Alexander conceived of the multipart project as a way to “sort of fit the Discovery brand and fit with what we do,” Koppel recalled.

“We’re hard-news folks,” he added, noting that the rest of Discovery’s lineup is “a little softer.”

The management of the network’s parent company changed in 2006, when former NBC executive David Zaslav was named chief executive of Discovery Communications. Billy Campbell, the Discovery Channels U.S. president who brought Koppel to the network, left several months later.

Koppel said network executives “are very pleasant to us and leave us alone,” but he suggested that the current leadership is not as enthusiastic about his role at Discovery as Campbell was: “They’re different folks, and they were brought in to do different things.”

That means it’s likely that he will leave Discovery when his deal is up in 2009.

“I don’t know it for a fact, but I would think so,” Koppel said.

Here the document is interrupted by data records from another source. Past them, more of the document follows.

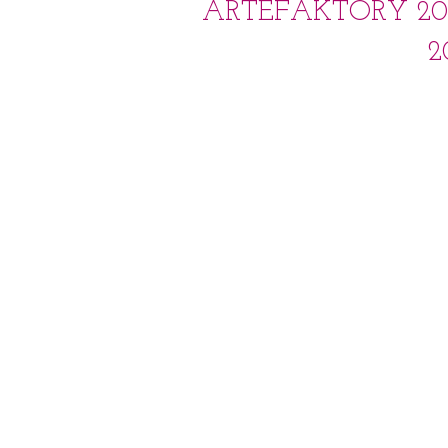
ARTEFAKTORY 2024!
2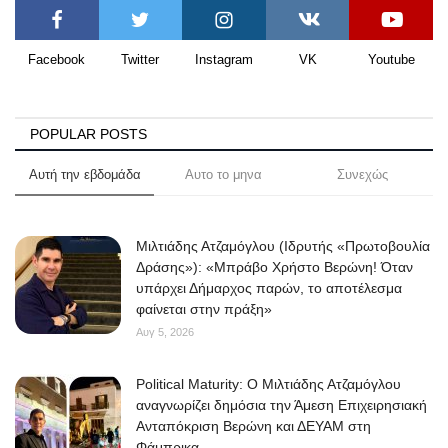
Facebook
Twitter
Instagram
VK
Youtube
POPULAR POSTS
Αυτή την εβδομάδα
Αυτο το μηνα
Συνεχώς
Μιλτιάδης Ατζαμόγλου (Ιδρυτής «Πρωτοβουλία
Δράσης»): «Μπράβο Χρήστο Βερώνη! Όταν
υπάρχει Δήμαρχος παρών, το αποτέλεσμα
φαίνεται στην πράξη»
Αυγ 5, 2026
Political Maturity: Ο Μιλτιάδης Ατζαμόγλου
αναγνωρίζει δημόσια την Άμεση Επιχειρησιακή
Ανταπόκριση Βερώνη και ΔΕΥΑΜ στη
Φάμπρικα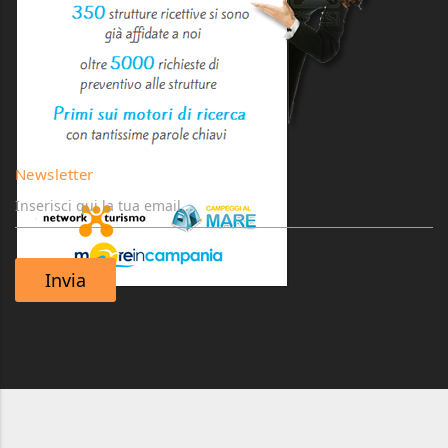
Newsletter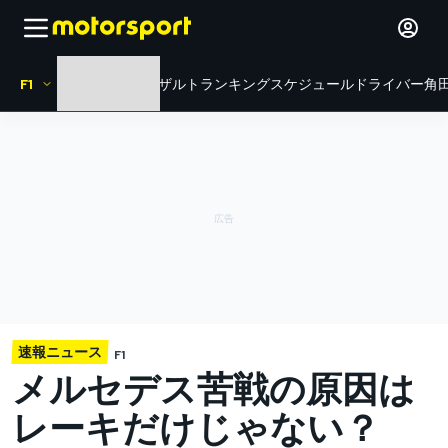
F1
HOME
ニュース
リザルト
ランキング
スケジュール
ドライバー
角田
速報ニュース
F1
メルセデス苦戦の原因は
レーキだけじゃない？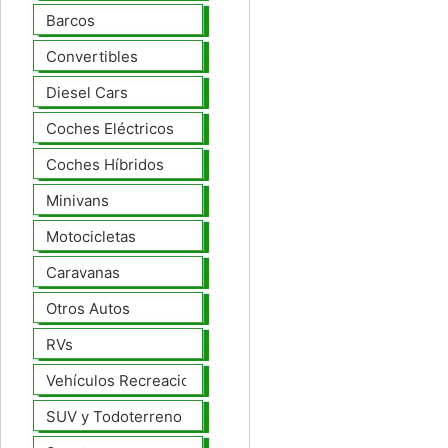
Barcos
Convertibles
Diesel Cars
Coches Eléctricos
Coches Híbridos
Minivans
Motocicletas
Caravanas
Otros Autos
RVs
Vehículos Recreacionales
SUV y Todoterreno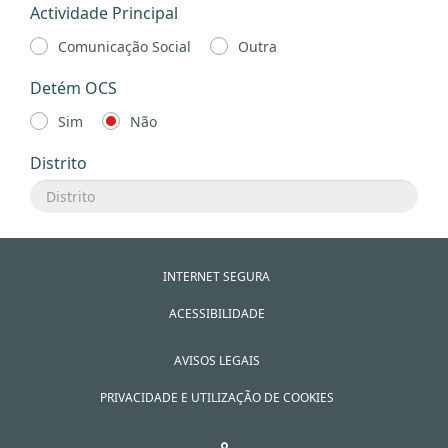
Actividade Principal
Comunicação Social
Outra
Detém OCS
Sim
Não
Distrito
INTERNET SEGURA
ACESSIBILIDADE
AVISOS LEGAIS
PRIVACIDADE E UTILIZAÇÃO DE COOKIES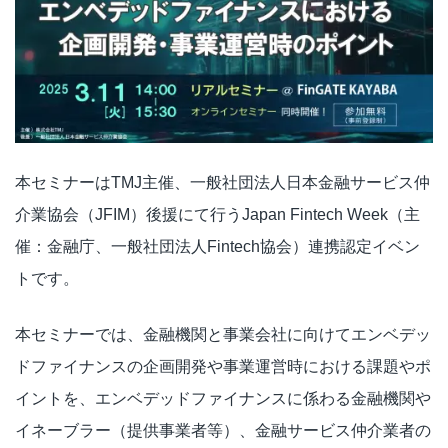
本セミナーはTMJ主催、一般社団法人日本金融サービス仲
介業協会（JFIM）後援にて行うJapan Fintech Week（主
催：金融庁、一般社団法人Fintech協会）連携認定イベン
トです。
本セミナーでは、金融機関と事業会社に向けてエンベデッ
ドファイナンスの企画開発や事業運営時における課題やポ
イントを、エンベデッドファイナンスに係わる金融機関や
イネーブラー（提供事業者等）、金融サービス仲介業者の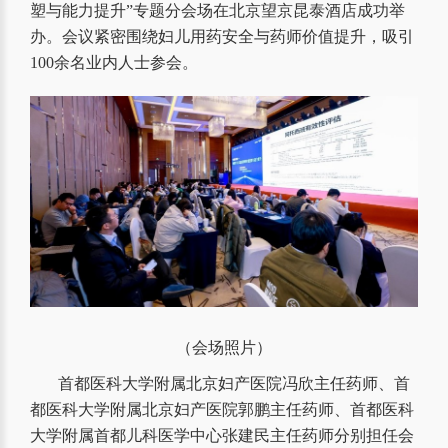
塑与能力提升”专题分会场在北京望京昆泰酒店成功举
办。会议紧密围绕妇儿用药安全与药师价值提升，吸引
100余名业内人士参会。
（会场照片）
首都医科大学附属北京妇产医院冯欣主任药师、首
都医科大学附属北京妇产医院郭鹏主任药师、首都医科
大学附属首都儿科医学中心张建民主任药师分别担任会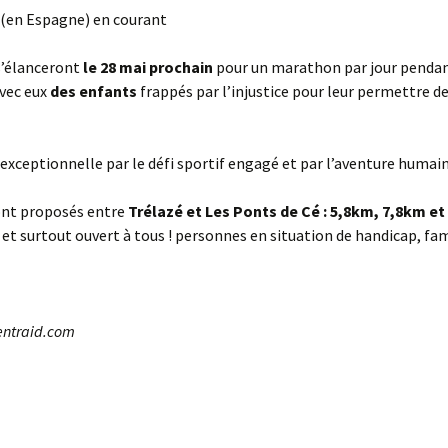
a (en Espagne) en courant
 s’élanceront
le 28 mai prochain
pour un marathon par jour pendant
vec eux
des enfants
frappés par l’injustice pour leur permettre de
 exceptionnelle par le défi sportif engagé et par l’aventure humai
ont proposés entre
Trélazé et Les Ponts de Cé : 5,8km, 7,8km e
et surtout ouvert à tous ! personnes en situation de handicap, fam
o-entraid.com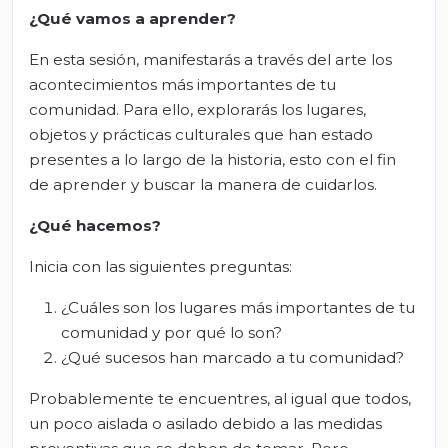
¿Qué vamos a aprender?
En esta sesión, manifestarás a través del arte los
acontecimientos más importantes de tu
comunidad. Para ello, explorarás los lugares,
objetos y prácticas culturales que han estado
presentes a lo largo de la historia, esto con el fin
de aprender y buscar la manera de cuidarlos.
¿Qué hacemos?
Inicia con las siguientes preguntas:
¿Cuáles son los lugares más importantes de tu
comunidad y por qué lo son?
¿Qué sucesos han marcado a tu comunidad?
Probablemente te encuentres, al igual que todos,
un poco aislada o asilado debido a las medidas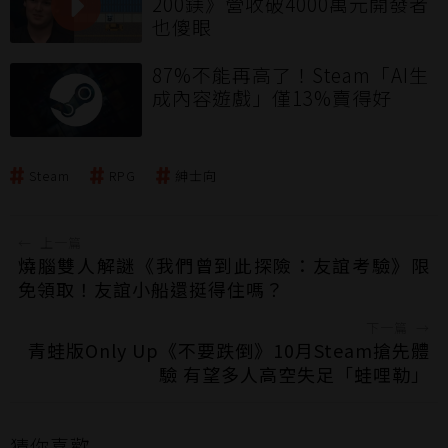
200鎂》營收破4000萬元開發者
也傻眼
87%不能再高了！Steam「AI生
成內容遊戲」僅13%賣得好
Steam
RPG
紳士向
←
上一篇
燒腦雙人解謎《我們曾到此探險：友誼考驗》限
免領取！友誼小船還挺得住嗎？
下一篇
→
青蛙版Only Up《不要跌倒》10月Steam搶先體
驗 有望多人高空失足「蛙哩勒」
猜你喜歡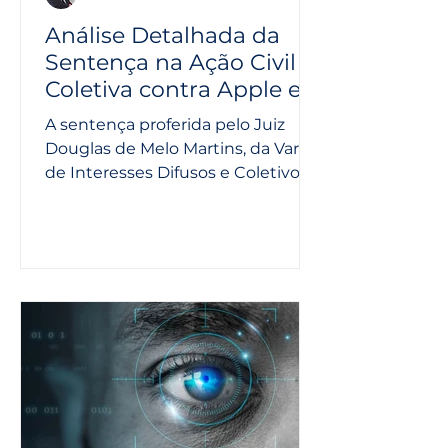
Análise Detalhada da
Sentença na Ação Civil
Coletiva contra Apple e
Google -Violação ao
A sentença proferida pelo Juiz
Direito à Informação e
Douglas de Melo Martins, da Vara
Privacidade
de Interesses Difusos e Coletivos
de São Luís, aborda uma ação civil...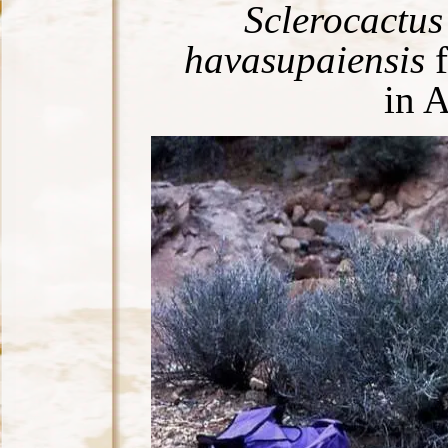
Sclerocactus 
havasupaiensis
f
in A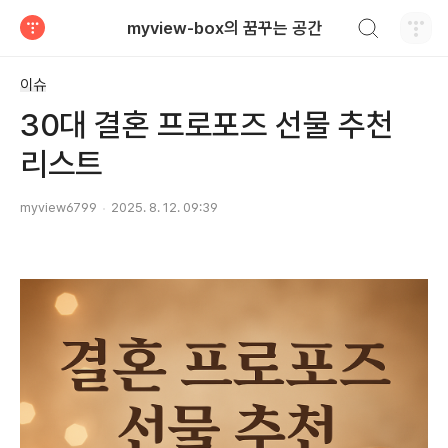
검색하기
myview-box의 꿈꾸는 공간
티스토리
이슈
30대 결혼 프로포즈 선물 추천
리스트
myview6799
2025. 8. 12. 09:39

As for what the 68-year-old newsman will do after that, he has been mentioned as a replacement for the late Tim Russert on “Meet the Press,” but he waved off that idea.

“I would have been disappointed if [my name] hadn’t been floated, but that’s about all that’s going to happen,” he said. “They need to go to someone even younger than Tim.”

For now, Koppel plans to keep trying to persuade viewers to tune into programs they don’t think will interest them.

“I may be one of the last television journalists left, together with [executive producer] Tom Bettag and our team, who believe that our responsibility is not just to cater to the lowest common denominator of what people think they want to watch,” he said, “but every once in a while, to try to give them, in as entertaining a fashion as we can, something we think they ought to watch.”